## Exercise details
Count lines with "security" below; give only the number.

## Source material
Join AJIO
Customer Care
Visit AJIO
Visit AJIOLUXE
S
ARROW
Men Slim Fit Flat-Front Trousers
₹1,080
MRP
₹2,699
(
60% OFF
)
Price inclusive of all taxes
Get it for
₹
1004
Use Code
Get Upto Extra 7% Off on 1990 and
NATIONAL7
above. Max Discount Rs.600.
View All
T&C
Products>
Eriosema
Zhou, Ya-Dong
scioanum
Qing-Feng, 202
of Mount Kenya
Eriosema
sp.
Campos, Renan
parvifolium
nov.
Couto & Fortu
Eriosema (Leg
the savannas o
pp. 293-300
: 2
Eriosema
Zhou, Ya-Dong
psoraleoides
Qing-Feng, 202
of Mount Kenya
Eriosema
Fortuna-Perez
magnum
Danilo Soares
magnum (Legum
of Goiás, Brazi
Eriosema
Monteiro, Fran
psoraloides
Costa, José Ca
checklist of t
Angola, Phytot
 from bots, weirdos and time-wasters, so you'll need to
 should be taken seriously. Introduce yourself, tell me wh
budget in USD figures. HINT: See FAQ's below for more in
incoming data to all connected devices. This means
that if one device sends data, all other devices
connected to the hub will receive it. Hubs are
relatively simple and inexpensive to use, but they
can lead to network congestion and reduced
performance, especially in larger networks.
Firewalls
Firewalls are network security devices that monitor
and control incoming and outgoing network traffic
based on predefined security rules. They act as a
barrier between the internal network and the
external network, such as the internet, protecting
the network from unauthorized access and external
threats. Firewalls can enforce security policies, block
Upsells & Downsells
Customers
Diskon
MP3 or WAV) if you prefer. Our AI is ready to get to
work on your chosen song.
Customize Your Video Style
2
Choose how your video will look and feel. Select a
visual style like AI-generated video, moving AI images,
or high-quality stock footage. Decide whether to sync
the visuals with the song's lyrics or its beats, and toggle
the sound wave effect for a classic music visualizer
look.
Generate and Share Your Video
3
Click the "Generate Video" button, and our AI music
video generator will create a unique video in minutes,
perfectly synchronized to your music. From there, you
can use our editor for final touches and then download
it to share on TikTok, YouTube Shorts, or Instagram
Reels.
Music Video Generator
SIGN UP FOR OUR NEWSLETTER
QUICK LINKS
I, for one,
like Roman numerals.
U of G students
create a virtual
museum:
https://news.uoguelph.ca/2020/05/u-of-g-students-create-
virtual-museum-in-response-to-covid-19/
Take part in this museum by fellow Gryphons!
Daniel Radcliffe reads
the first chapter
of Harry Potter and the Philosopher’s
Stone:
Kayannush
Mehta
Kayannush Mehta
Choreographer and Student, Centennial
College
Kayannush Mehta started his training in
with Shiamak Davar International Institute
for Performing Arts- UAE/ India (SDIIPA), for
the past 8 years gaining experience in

## Solution for this problem
3